Practical Implications
AutoIF enables fully automated, scalable, and reliable construction of instruction-following datasets for LLM alignment. The framework is model-agnostic and can be applied to any LLM with sufficient code generation and reasoning capabilities. By leveraging execution feedback, AutoIF circumvents the limitations of manual annotation and behavior imitation, producing high-quality, verifiable supervision signals. The open-sourcing of AutoIF datasets facilitates reproducibility and further research in instruction-following alignment.
Limitations and Future Directions
The current focus is on atomic, verifiable instructions.
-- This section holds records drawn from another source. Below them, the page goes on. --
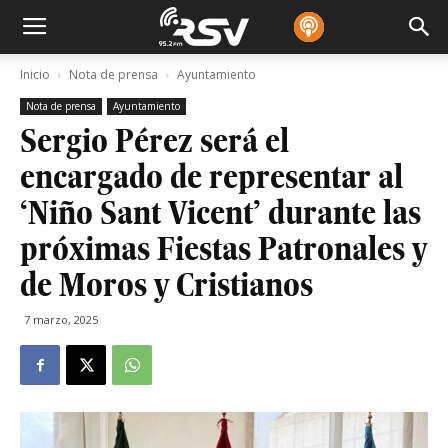
Inicio
Nota de prensa
Ayuntamiento
Nota de prensa
Ayuntamiento
Sergio Pérez será el
encargado de representar al
‘Niño Sant Vicent’ durante las
próximas Fiestas Patronales y
de Moros y Cristianos
7 marzo, 2025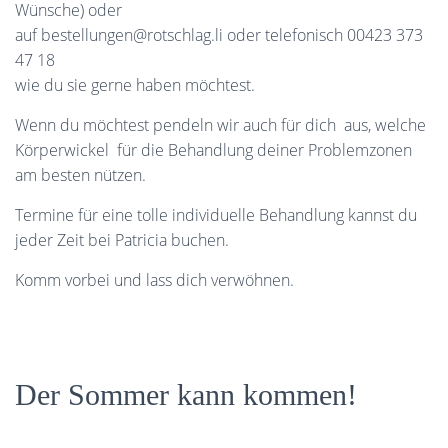
Wünsche) oder
auf bestellungen@rotschlag.li oder telefonisch 00423 373
47 18
wie du sie gerne haben möchtest.
Wenn du möchtest pendeln wir auch für dich aus, welche
Körperwickel für die Behandlung deiner Problemzonen
am besten nützen.
Termine für eine tolle individuelle Behandlung kannst du
jeder Zeit bei Patricia buchen.
Komm vorbei und lass dich verwöhnen.
Der Sommer kann kommen!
Extending AutoIF to handle compositional and cross-instructions—by combining multiple atomic constraints and automating their verification—remains an open challenge. Further research should explore scaling AutoIF to more complex instruction types and integrating advanced semantic verification techniques.
Conclusion
AutoIF represents a robust, scalable approach for enhancing instruction-following capabilities in LLMs via self-play and execution feedback. The method achieves state-of-the-art results on open benchmarks, preserves general model abilities, and provides a reproducible pipeline for automated alignment. Future work should address compositional instruction synthesis and further improve the reliability and coverage of automated verification.